Agrarisch Encyclopedie

Veerman (1954)

Gepubliceerd op 17-11-2021

Indicator

betekenis & definitie

1. (chem.)

I. zijn stoffen, die men bij een chem. reactie toevoegt, om het verloop of het eindpunt der reactie vast te stellen. In het bijzonder verstaat men onder i. stoffen, die een kleurverandering vertonen bij de overgang van zuur naar basische reactie of omgekeerd. Bij het titreren van een zuur met een base voegt men een i. toe, die b.v. in de oplossing van het zuur ongekleurd is. Zodra het zuur geneutraliseerd is, zal de kleinste overmaat base een kleurverandering, b.v. rood. teweegbrengen, waardoor men kan waarnemen dat het eindpunt der titratie bereikt is. Er zijn vele dgl. i. bekend; zeer bekende zijn b.v. phenolphtaleine, methyloranje, lakmoes.

Ook voor andere reacties kent men i., b.v. redox- i., zetmeel dat als jodium-i. gebruikt wordt, en omgekeerd jodium, dat in de plantk. als i. voor zetmeel wordt gebruikt. Nuttig is indicatorpapier; op strookjes papier zijn i. aangebracht, waarmede men de zuurtegraad (pil) bepalen kan, zij het niet zeer nauwkeurig.

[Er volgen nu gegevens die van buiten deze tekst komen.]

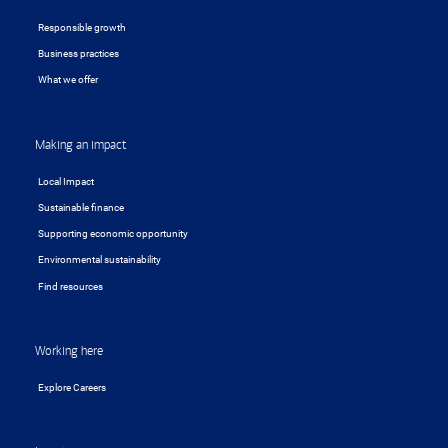
Responsible growth
Business practices
What we offer
Making an impact
Local Impact
Sustainable finance
Supporting economic opportunity
Environmental sustainability
Find resources
Working here
Explore Careers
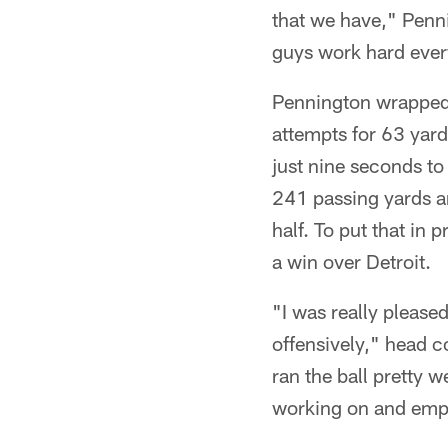
that we have," Penn
guys work hard every
Pennington wrapped u
attempts for 63 yard
just nine seconds t
241 passing yards an
half. To put that in
a win over Detroit.
"I was really pleased
offensively," head c
ran the ball pretty 
working on and emp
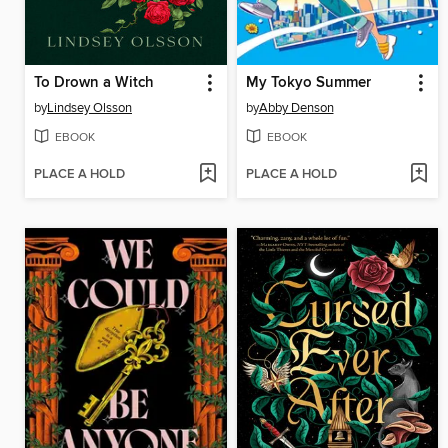
To Drown a Witch
My Tokyo Summer
by
Lindsey Olsson
by
Abby Denson
EBOOK
EBOOK
PLACE A HOLD
PLACE A HOLD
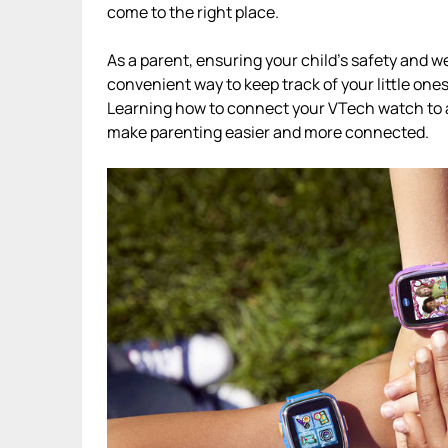
come to the right place.
As a parent, ensuring your child’s safety and 
convenient way to keep track of your little on
Learning how to connect your VTech watch to a
make parenting easier and more connected.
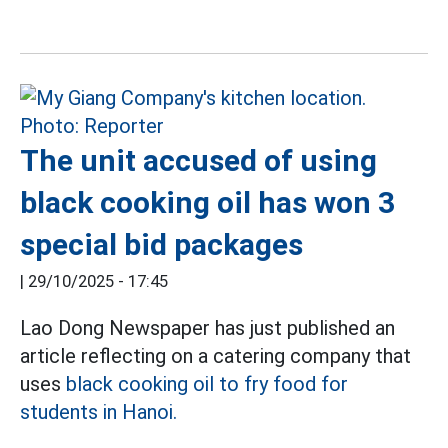
The unit accused of using
black cooking oil has won 3
special bid packages
|
29/10/2025 - 17:45
Lao Dong Newspaper has just published an
article reflecting on a catering company that
uses
black cooking oil to fry food for
students in Hanoi.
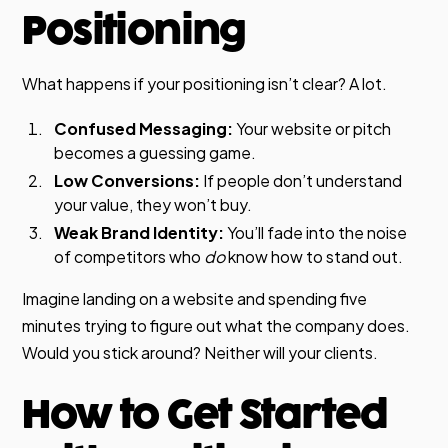
Positioning
What happens if your positioning isn’t clear? A lot.
Confused Messaging:
Your website or pitch
becomes a guessing game.
Low Conversions:
If people don’t understand
your value, they won’t buy.
Weak Brand Identity:
You’ll fade into the noise
of competitors who
do
know how to stand out.
Imagine landing on a website and spending five
minutes trying to figure out what the company does.
Would you stick around? Neither will your clients.
How to Get Started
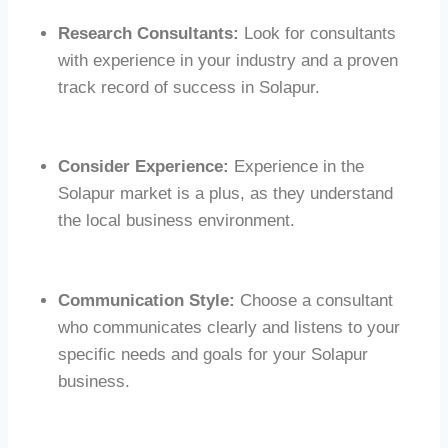
Research Consultants:
Look for consultants
with experience in your industry and a proven
track record of success in Solapur.
Consider Experience:
Experience in the
Solapur market is a plus, as they understand
the local business environment.
Communication Style:
Choose a consultant
who communicates clearly and listens to your
specific needs and goals for your Solapur
business.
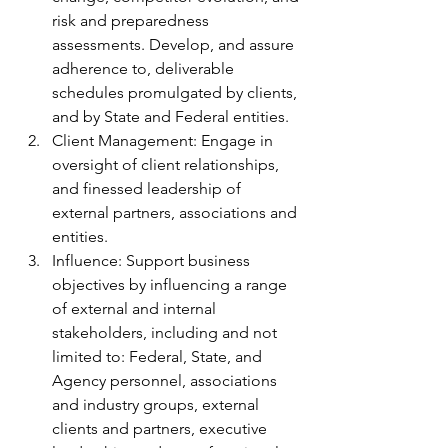
risk and preparedness 
assessments. Develop, and assure 
adherence to, deliverable 
schedules promulgated by clients, 
and by State and Federal entities.
Client Management: Engage in 
oversight of client relationships, 
and finessed leadership of 
external partners, associations and 
entities.
Influence: Support business 
objectives by influencing a range 
of external and internal 
stakeholders, including and not 
limited to: Federal, State, and 
Agency personnel, associations 
and industry groups, external 
clients and partners, executive 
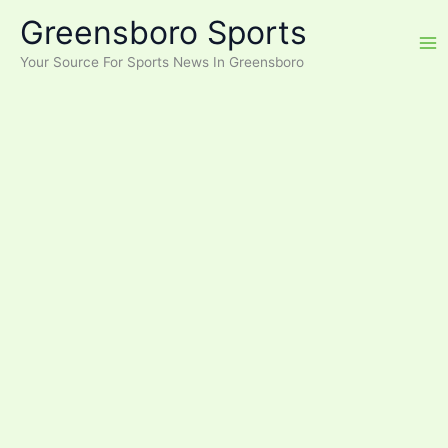
Skip
Greensboro Sports
to
content
Your Source For Sports News In Greensboro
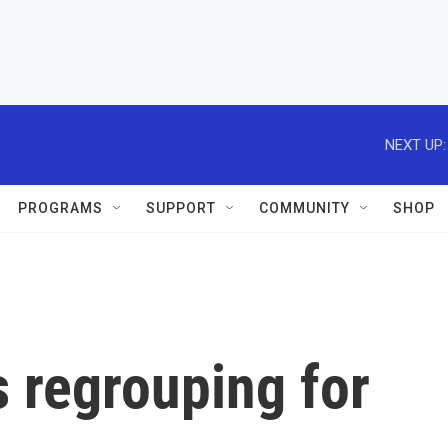
NEXT UP:
PROGRAMS
SUPPORT
COMMUNITY
SHOP
 regrouping for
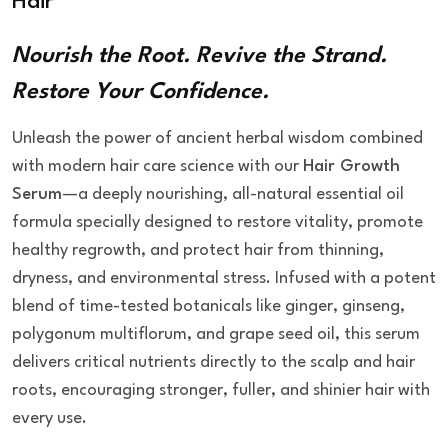
Hair
Nourish the Root. Revive the Strand.
Restore Your Confidence.
Unleash the power of ancient herbal wisdom combined
with modern hair care science with our
Hair Growth
Serum
—a deeply nourishing, all-natural essential oil
formula specially designed to restore vitality, promote
healthy regrowth, and protect hair from thinning,
dryness, and environmental stress. Infused with a potent
blend of time-tested botanicals like ginger, ginseng,
polygonum multiflorum, and grape seed oil, this serum
delivers critical nutrients directly to the scalp and hair
roots, encouraging stronger, fuller, and shinier hair with
every use.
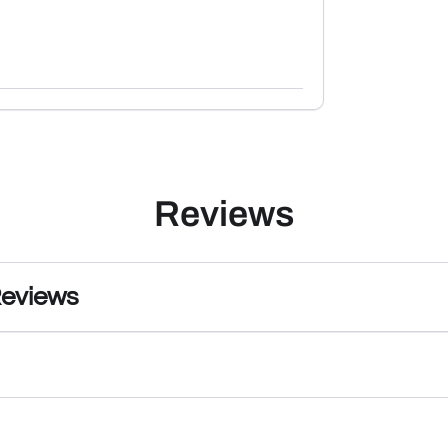
Reviews
Reviews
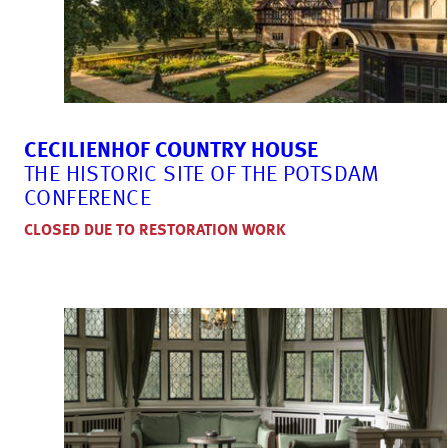
CECILIENHOF COUNTRY HOUSE
THE HISTORIC SITE OF THE POTSDAM
CONFERENCE
CLOSED DUE TO RESTORATION WORK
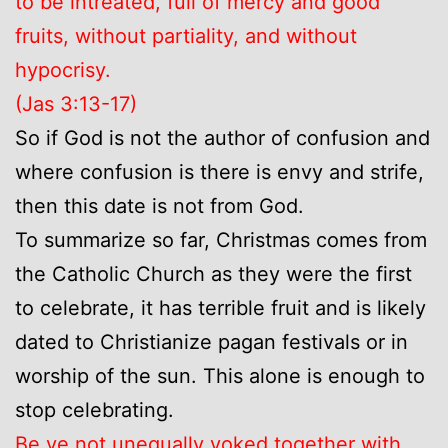
to be intreated, full of mercy and good
fruits, without partiality, and without
hypocrisy.
(Jas 3:13-17)
So if God is not the author of confusion and
where confusion is there is envy and strife,
then this date is not from God.
To summarize so far, Christmas comes from
the Catholic Church as they were the first
to celebrate, it has terrible fruit and is likely
dated to Christianize pagan festivals or in
worship of the sun. This alone is enough to
stop celebrating.
Be ye not unequally yoked together with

2. (plantk.) Plantensoort (of ander taxon), plantengezelschap of successie, wijzend op bepaalde oecologische omstandigheden of op bepaalde veranderingen daarin. De indicatie-waarde is i.h.a. des te groter:
a. naarmate de plant ter plaatse frequenter optreedt (z. Frequentie-indicator);
b. naarmate de concurrentie sterker is:
c. naarmate de vitaliteit hoger is.

Een combinatie van soorten, vooral een combinatie waarbinnen concurrentie heerst (planten-gezelschap), heeft een veel hogere indicatie-waarde dan één soort. Op het bestaan van i. berusten alle praktische toepassingen der vegetatiekunde (z. Synoecologie, Rensoort, Vegectatiekartering:. Vb. van indicator-planten: Vaccinium myrtillus L. (ruwe humus), Viscurn album L. (kalk), Urtica dioica L. (nitraat), halophyten /keukenzout), Viola lutea Huns. var. calaminare zink), Molinia Coerulea MOENCH. (fosfaat-armoede), Cynosurus cristatus L. (beweiding), Plantago major I.. (betreding).